[Prompt] Output exactly, and only, the lines below from the one with "Epsom; Gym, Sports Hall and" down to the one with "ments for transforming generative AI". Include both end lines and no pictures.

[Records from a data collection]
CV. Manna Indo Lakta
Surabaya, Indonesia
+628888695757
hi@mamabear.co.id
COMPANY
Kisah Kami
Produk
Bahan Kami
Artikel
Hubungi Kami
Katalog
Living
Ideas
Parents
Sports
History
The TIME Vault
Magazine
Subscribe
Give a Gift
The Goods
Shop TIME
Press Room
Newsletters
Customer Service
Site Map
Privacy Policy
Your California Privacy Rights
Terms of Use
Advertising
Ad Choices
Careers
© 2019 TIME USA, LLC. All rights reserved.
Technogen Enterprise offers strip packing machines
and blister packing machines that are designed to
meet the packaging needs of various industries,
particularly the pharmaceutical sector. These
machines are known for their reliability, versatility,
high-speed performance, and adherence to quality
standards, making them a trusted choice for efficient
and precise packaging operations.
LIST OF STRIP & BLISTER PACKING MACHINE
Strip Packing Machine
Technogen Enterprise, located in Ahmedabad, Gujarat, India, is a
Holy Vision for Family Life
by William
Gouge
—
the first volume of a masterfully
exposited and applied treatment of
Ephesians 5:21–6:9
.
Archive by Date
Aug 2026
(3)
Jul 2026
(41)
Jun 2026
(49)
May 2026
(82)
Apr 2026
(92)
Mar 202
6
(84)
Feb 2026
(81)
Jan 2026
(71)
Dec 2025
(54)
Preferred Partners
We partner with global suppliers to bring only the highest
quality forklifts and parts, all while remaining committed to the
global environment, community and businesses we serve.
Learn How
...
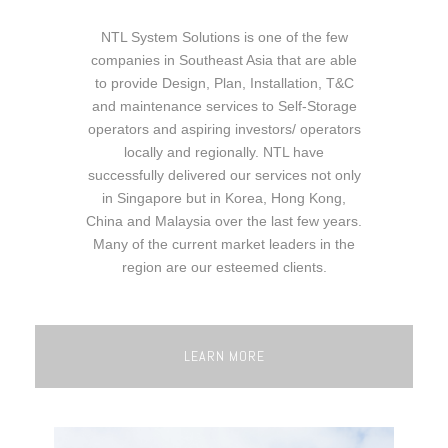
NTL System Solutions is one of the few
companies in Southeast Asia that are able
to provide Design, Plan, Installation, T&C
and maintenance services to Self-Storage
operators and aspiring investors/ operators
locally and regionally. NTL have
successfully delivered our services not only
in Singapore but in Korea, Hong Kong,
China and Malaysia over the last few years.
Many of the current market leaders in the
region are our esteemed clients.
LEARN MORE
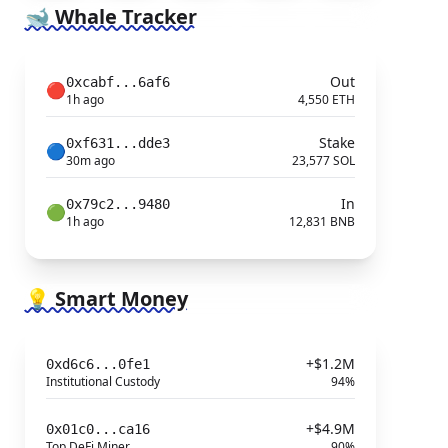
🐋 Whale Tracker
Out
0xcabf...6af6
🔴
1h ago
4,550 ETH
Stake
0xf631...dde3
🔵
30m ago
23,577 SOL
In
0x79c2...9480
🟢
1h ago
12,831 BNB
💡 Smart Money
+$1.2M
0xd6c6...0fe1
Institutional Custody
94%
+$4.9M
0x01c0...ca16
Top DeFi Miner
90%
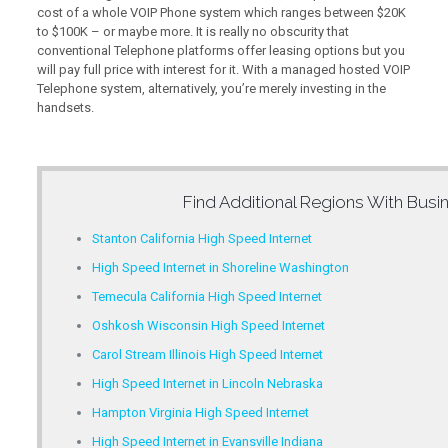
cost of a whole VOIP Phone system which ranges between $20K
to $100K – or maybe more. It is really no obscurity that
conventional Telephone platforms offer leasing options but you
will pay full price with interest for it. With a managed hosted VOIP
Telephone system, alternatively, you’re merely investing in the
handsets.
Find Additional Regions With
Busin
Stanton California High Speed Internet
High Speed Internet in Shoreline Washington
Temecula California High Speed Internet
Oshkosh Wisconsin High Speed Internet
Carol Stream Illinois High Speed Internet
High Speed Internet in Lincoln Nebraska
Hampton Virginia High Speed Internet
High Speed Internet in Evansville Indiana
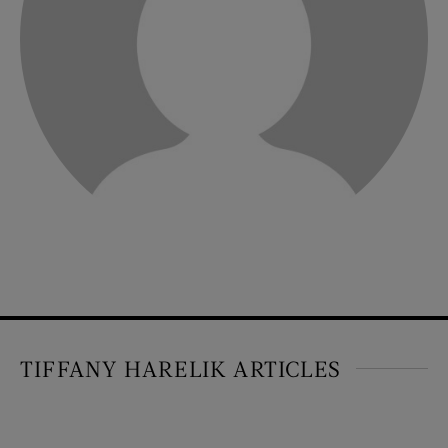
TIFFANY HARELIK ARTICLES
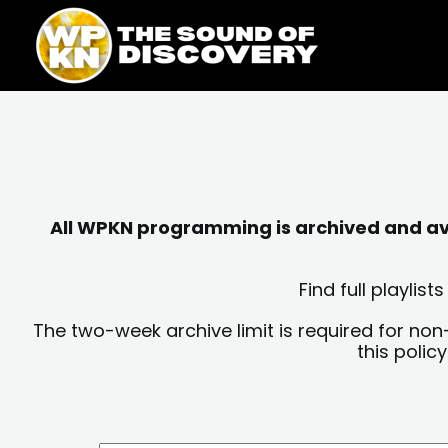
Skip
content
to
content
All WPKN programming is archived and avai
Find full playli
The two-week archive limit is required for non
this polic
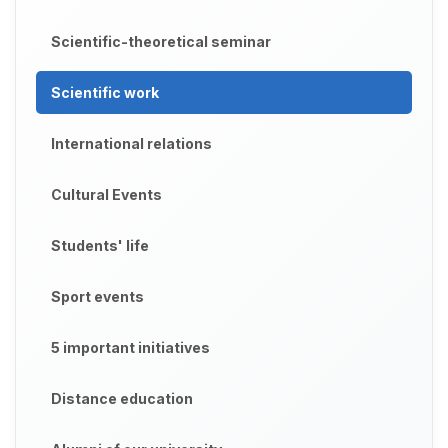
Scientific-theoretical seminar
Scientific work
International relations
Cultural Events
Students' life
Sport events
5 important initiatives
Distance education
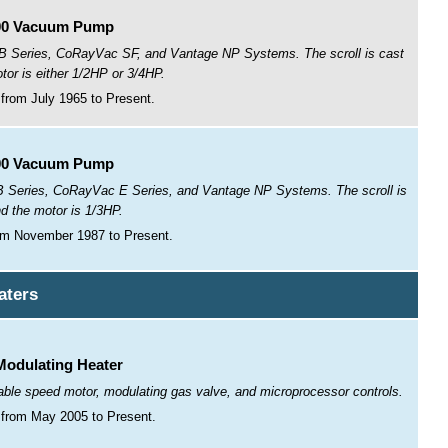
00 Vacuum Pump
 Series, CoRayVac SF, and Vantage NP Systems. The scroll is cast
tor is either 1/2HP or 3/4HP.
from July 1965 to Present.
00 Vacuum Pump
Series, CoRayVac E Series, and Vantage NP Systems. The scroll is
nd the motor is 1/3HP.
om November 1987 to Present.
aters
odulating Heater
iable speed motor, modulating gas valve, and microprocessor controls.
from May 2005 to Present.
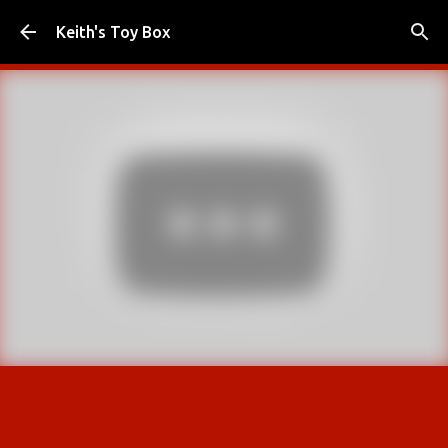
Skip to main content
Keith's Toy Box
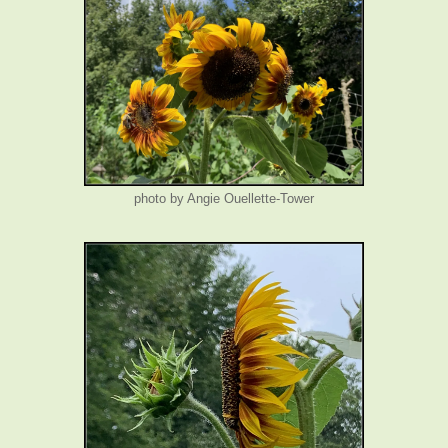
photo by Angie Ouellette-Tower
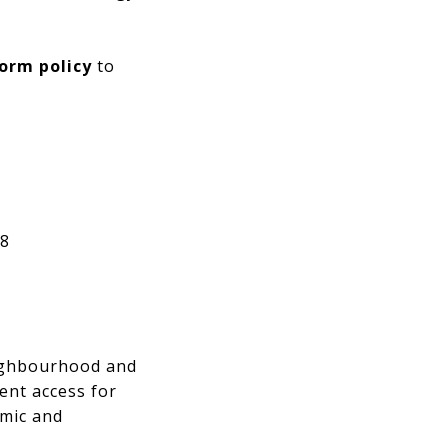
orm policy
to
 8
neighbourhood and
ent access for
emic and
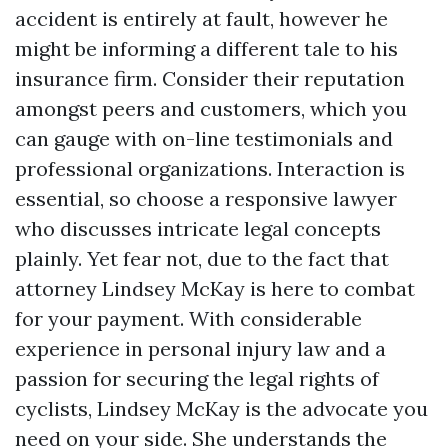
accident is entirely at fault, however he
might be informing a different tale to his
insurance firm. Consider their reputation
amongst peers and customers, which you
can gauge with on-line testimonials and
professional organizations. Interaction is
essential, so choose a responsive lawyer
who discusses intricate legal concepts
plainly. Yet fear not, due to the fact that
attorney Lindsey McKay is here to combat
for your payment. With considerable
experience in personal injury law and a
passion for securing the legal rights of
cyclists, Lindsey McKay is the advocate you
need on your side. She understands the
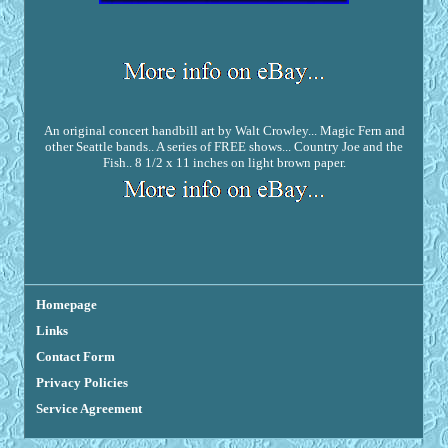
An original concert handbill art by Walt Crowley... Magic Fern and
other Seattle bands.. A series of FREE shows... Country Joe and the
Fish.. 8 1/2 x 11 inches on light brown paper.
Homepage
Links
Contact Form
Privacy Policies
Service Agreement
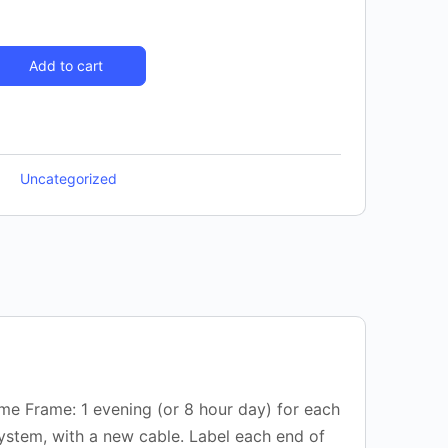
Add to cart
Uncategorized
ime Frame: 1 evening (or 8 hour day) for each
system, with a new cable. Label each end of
---
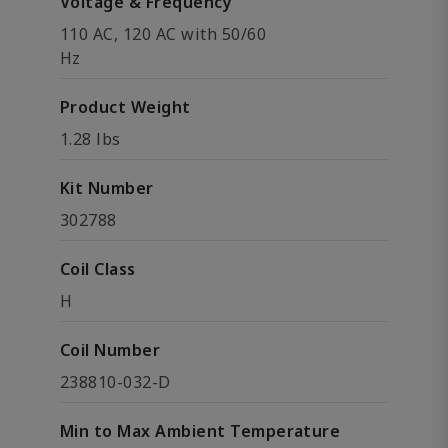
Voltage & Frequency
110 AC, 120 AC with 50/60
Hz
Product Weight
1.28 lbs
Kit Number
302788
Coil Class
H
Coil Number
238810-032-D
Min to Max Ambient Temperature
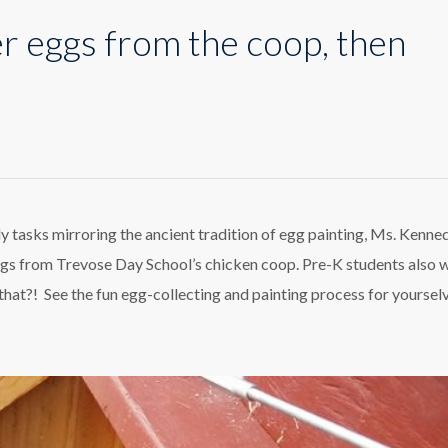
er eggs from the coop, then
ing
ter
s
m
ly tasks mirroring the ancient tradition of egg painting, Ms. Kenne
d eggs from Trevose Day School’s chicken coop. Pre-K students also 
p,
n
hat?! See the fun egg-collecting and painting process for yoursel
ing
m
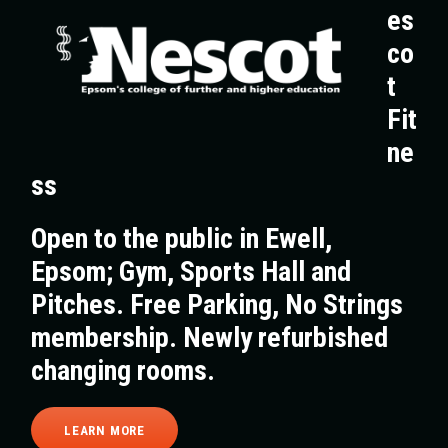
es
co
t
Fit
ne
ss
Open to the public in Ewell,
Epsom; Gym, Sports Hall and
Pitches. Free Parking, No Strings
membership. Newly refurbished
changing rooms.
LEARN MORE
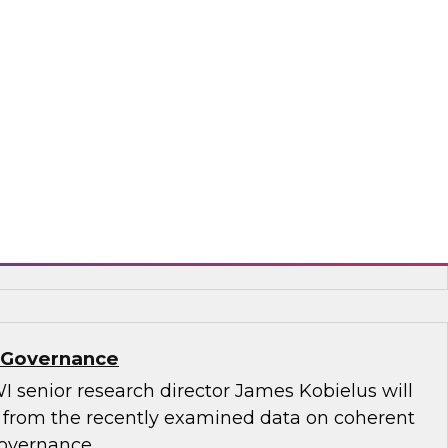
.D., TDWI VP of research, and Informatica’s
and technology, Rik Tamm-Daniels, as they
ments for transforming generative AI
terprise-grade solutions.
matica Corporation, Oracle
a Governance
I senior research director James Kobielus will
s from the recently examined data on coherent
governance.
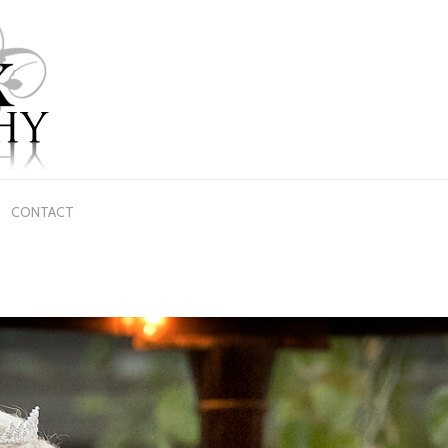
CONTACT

[Response]
Epsom; Gym, Sports Hall and
Pitches. Free Parking, No Strings
membership. Newly refurbished
changing rooms.
LEARN MORE
.D., TDWI VP of research, and Informatica’s
and technology, Rik Tamm-Daniels, as they
ments for transforming generative AI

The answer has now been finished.